Relevant excerpt from AbstractObjectNormalizer:

    $data = [];

    [...]

    if (isset($context[self::PRESERVE_EMPTY_OBJECTS]) && !\count($data)) {
        return new \ArrayObject();
    }

    return $data;

So my first proposal would be to add preserve_empty_objects to the context that is passed from the serialize method in Inertia, like so:

    if (null !== $this->serializer) {
        $json = $this->serializer->serialize($page, 'json', array_merge([
            'json_encode_options' => JsonResponse::DEFAULT_ENCODING_OPTIONS,
            AbstractNormalizer::CIRCULAR_REFERENCE_HANDLER => function () { return null; },
            AbstractObjectNormalizer::PRESERVE_EMPTY_OBJECTS => true,
        ], $context));
    } else {
        $json = json_encode($page);
    }

(Sidenote: if the Serializer is not found and json_encode is used instead, all is fine so far. But that's unlikely in a Symfony project...)

All right, one down.

II. Now at the very end of the serialize method, this happens:

    return json_decode($json, true) ?? [];

The second parameter is true, meaning JSON objects will be returned as associative arrays (as the PHP docs tell us), so this will once again turn all our carefully preserved objects in $json to arrays.

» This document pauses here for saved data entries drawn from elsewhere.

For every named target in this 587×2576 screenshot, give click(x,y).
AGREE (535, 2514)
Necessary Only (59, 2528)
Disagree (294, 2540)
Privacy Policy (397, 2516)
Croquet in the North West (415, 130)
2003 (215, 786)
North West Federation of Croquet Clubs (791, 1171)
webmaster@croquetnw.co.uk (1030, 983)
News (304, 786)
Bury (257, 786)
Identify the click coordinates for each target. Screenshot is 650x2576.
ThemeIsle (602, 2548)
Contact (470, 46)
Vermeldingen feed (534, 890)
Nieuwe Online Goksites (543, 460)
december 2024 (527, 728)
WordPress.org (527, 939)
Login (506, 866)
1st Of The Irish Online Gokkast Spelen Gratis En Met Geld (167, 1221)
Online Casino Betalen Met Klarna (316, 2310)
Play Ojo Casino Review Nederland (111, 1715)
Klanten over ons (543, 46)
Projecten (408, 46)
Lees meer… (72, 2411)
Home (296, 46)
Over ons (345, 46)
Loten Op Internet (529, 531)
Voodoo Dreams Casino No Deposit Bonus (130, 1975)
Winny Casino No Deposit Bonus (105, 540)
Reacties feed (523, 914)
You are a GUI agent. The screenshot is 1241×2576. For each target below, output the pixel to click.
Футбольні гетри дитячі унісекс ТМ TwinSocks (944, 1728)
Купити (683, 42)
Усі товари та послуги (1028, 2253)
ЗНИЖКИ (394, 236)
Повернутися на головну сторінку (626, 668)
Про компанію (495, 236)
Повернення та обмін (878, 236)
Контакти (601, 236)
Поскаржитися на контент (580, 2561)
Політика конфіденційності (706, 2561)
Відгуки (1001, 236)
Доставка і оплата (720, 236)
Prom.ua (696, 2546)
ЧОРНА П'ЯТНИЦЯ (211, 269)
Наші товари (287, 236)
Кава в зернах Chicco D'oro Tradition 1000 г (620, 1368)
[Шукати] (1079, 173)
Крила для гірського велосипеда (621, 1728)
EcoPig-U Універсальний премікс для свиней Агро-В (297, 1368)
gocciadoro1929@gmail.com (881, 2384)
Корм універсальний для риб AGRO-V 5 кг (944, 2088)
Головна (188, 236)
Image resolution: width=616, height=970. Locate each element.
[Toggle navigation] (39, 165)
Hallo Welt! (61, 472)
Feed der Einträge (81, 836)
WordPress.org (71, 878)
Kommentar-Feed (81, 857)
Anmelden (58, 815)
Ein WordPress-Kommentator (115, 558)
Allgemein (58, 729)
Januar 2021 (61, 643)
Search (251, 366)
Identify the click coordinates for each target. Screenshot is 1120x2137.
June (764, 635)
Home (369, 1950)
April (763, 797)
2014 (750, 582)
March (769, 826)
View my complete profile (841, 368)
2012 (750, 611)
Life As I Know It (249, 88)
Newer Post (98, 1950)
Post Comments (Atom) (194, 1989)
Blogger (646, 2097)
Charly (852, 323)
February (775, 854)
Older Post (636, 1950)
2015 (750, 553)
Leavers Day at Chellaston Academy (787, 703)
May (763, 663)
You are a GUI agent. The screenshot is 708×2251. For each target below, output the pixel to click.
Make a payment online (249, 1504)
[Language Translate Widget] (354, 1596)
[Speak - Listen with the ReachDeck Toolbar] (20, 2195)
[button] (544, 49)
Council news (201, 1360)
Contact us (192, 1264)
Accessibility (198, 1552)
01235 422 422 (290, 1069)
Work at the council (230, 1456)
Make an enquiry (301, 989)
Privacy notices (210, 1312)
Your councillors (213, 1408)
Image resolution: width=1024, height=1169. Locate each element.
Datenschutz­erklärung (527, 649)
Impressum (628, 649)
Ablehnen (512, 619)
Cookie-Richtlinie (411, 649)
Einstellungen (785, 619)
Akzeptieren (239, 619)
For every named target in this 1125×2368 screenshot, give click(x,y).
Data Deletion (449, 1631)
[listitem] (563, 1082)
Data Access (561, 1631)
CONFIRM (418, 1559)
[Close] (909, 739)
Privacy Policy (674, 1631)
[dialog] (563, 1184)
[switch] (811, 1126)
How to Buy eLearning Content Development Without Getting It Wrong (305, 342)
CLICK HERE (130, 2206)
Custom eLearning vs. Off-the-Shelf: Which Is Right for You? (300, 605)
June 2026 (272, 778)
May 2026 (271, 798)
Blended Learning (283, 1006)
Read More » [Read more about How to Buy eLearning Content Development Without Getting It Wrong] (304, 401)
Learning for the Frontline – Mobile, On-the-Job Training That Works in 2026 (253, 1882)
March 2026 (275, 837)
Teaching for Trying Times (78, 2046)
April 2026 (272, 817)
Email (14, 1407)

I don't think this was intended and you mainly set it to true to be able to return an array instead of the odd stdClass object that json_decode gives us when this is not set.

I think we can fix this by just replacing it with:

    return (array) json_decode($json, false);

Now I am finally getting my desired empty object in the final response sent by Symfony.

The downside is: this might break things for users of your bundle who are (unknowingly) relying on this behavior. But I would assume it was never your intention to actually cast or manipulate any objects or types.

What do you think?

Also maybe @innocenzi has some thoughts on this as well, as he added the Serializer feature.

rompetomp commented 4 years ago

Hi Aleks

Thanks for this, I follow you 100% and I will merge your PR. It seems best practice that an empty object would still be an object, instead of suddenly an array. I decided to tag the version to 2.0.0, so people who are relying on this "feature" won't have issues (this is also best practice according to semver).

Again, thanks for the provided work. Next time, just put this text in the Pull Request, that'll keep everything together nicely ;-)

aleksblendwerk commented 4 years ago

Next time, just put this text in the Pull Request, that'll keep everything together nicely ;-)

Good call, will do that from now on! Thanks again for the quick merge and release!